# new prefiller



## icerock drywall (Nov 13, 2010)

http://www.dapspecline.com/products/draftstop812/
this Dap tool rocks for filling bad hang jobs and save dry time on mud..hard in 20 mins and time to tape coat


----------



## 2buckcanuck (Jul 9, 2010)

icerock drywall said:


> http://www.dapspecline.com/products/draftstop812/
> this Dap tool rocks for filling bad hang jobs and save dry time on mud..hard in 20 mins and time to tape coat


You must deal with a lot of BAD drywall jobs, if you half to spray foam in a lot of gaps









But the stuff would work


----------



## icerock drywall (Nov 13, 2010)

2buckcanuck said:


> You must deal with a lot of BAD drywall jobs, if you half to spray foam in a lot of gaps
> 
> 
> 
> ...


I just got this foam last week ...and it works sweet :thumbup: no more of that yellow **** :furious:

lets make fibafuse in a can call it DAP no tape 912 for flats only


----------



## harvv (Jul 21, 2012)

Atm were doing a house that had the super expensive spray foam insulation. Had to have a few walls hung before the spray and even though they were hung super tight that crap still spewed out through the joints. Can def see it being a good filler :thumbsup:


----------



## icerock drywall (Nov 13, 2010)

harvv said:


> Atm were doing a house that had the super expensive spray foam insulation. Had to have a few walls hung before the spray and even though they were hung super tight that crap still spewed out through the joints.
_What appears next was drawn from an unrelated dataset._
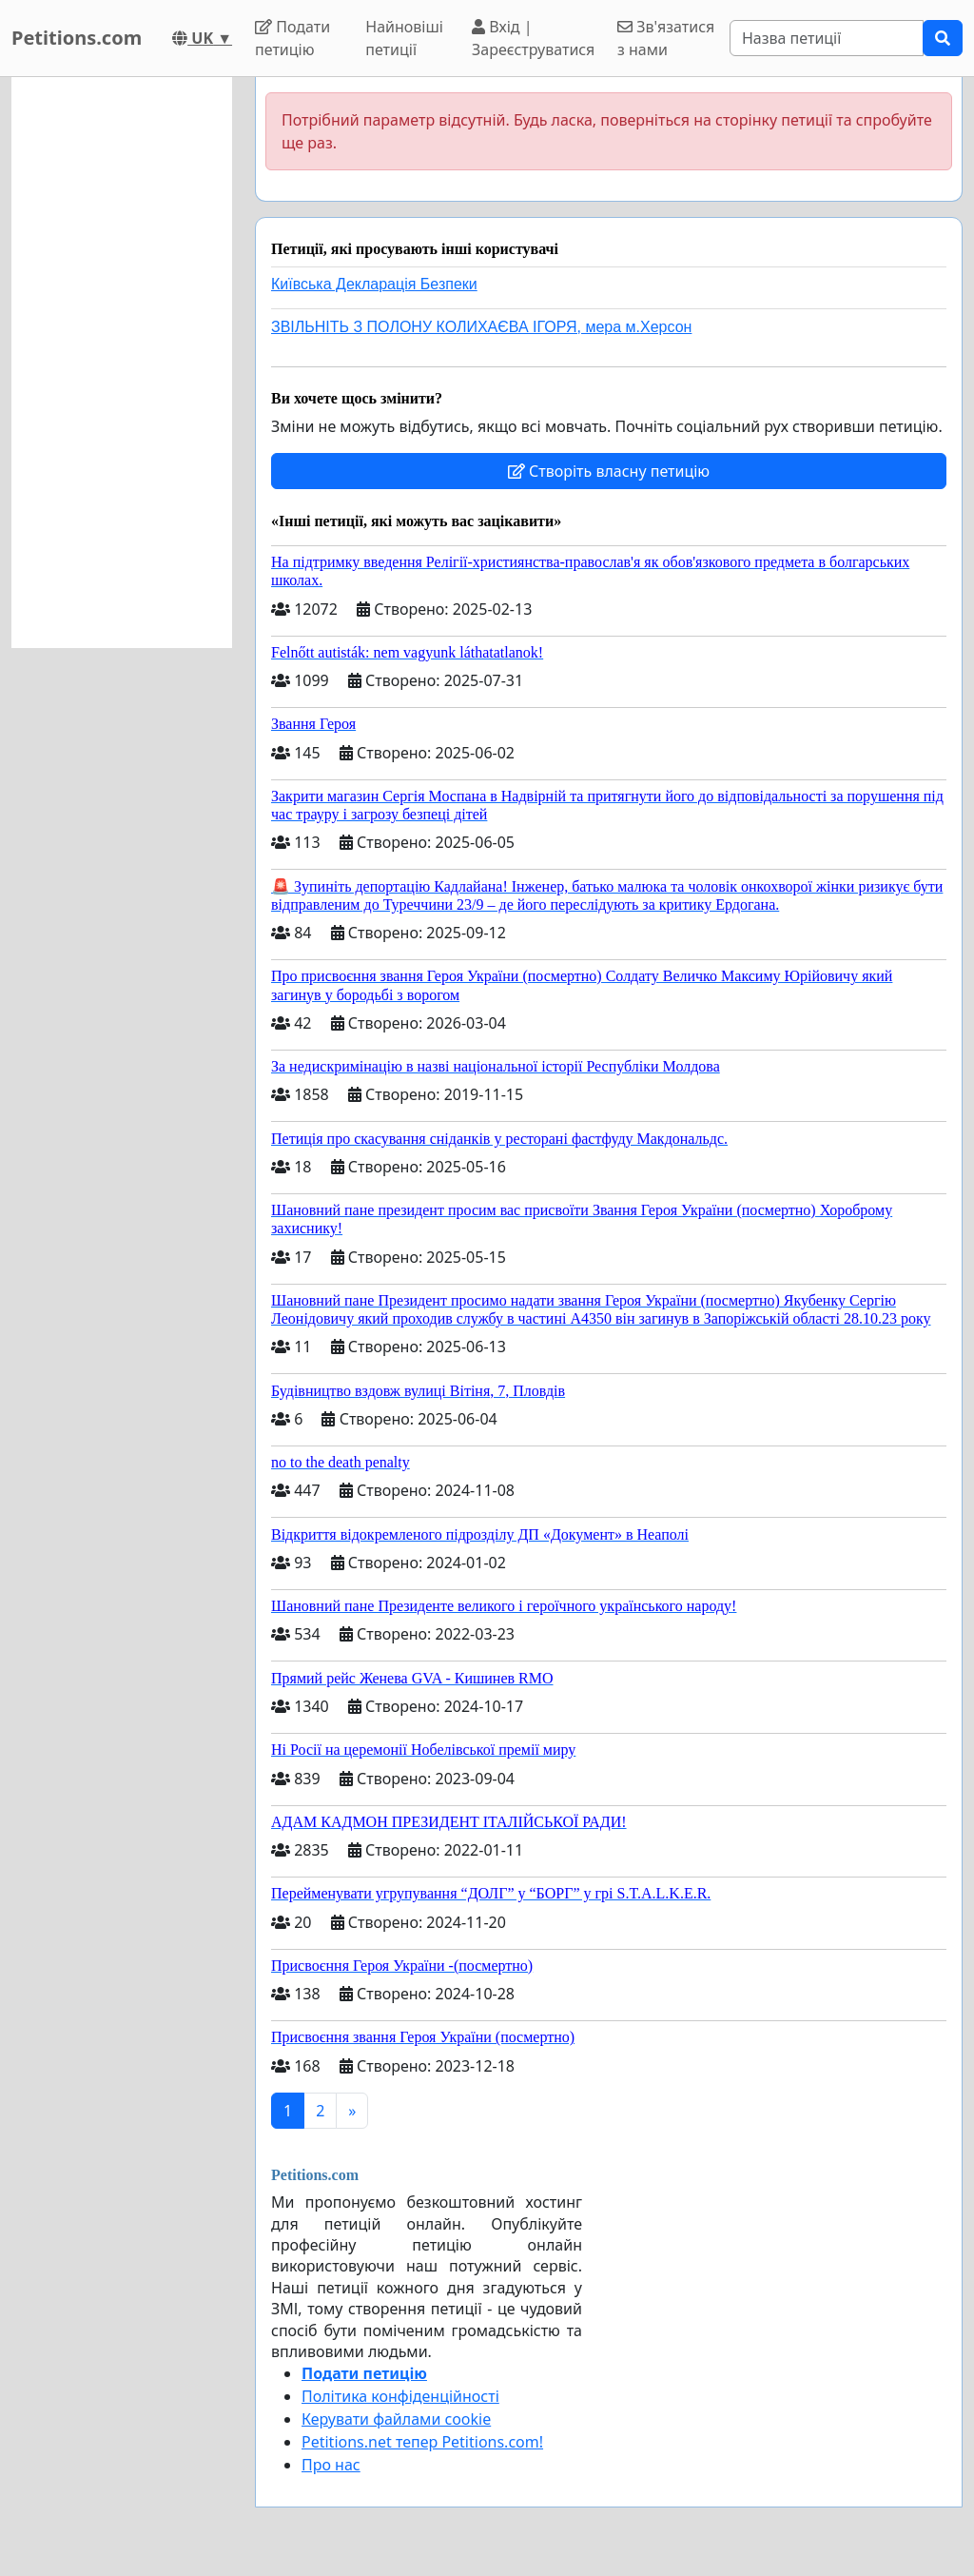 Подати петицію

Can def see it being a good filler :thumbsup:


but they did not use fibafuse!!! they used Light mud and no glue:blink:did they mesh it as well ?:whistling2:


----------



## harvv (Jul 21, 2012)

icerock drywall said:


> but they did not use fibafuse!!! they used Light mud and no glue:blink:did they mesh it as well ?:whistling2:


Sorry. The spray foam insulation came through the joints before there was any tape and compound put on the walls. For those 2 rooms we had to take a knife and cut all the foam back to the board before we started haha.


----------



## Mudshark (Feb 8, 2009)

icerock drywall said:


> http://www.dapspecline.com/products/draftstop812/
> this Dap tool rocks for filling bad hang jobs and save dry time on mud..hard in 20 mins and time to tape coat


You could shove old rags in those joints too I suppose. But if you want some strength you may want to use something like this.


----------



## savant (Dec 19, 2007)

Yeah, we're working on a house right now, where we had to install some old Barn-beams against the framing and rock up to them- to make them look embedded. The beams were there before, but the previous contractor did a crummy job. So, after cutting back some of the rock that was gonna stay, we filled-in with strips of drywall between the existing and the irregular surface of the beams. Some spots were nearly inaccessible, tho, and thats where a foam gun came in real handy.


----------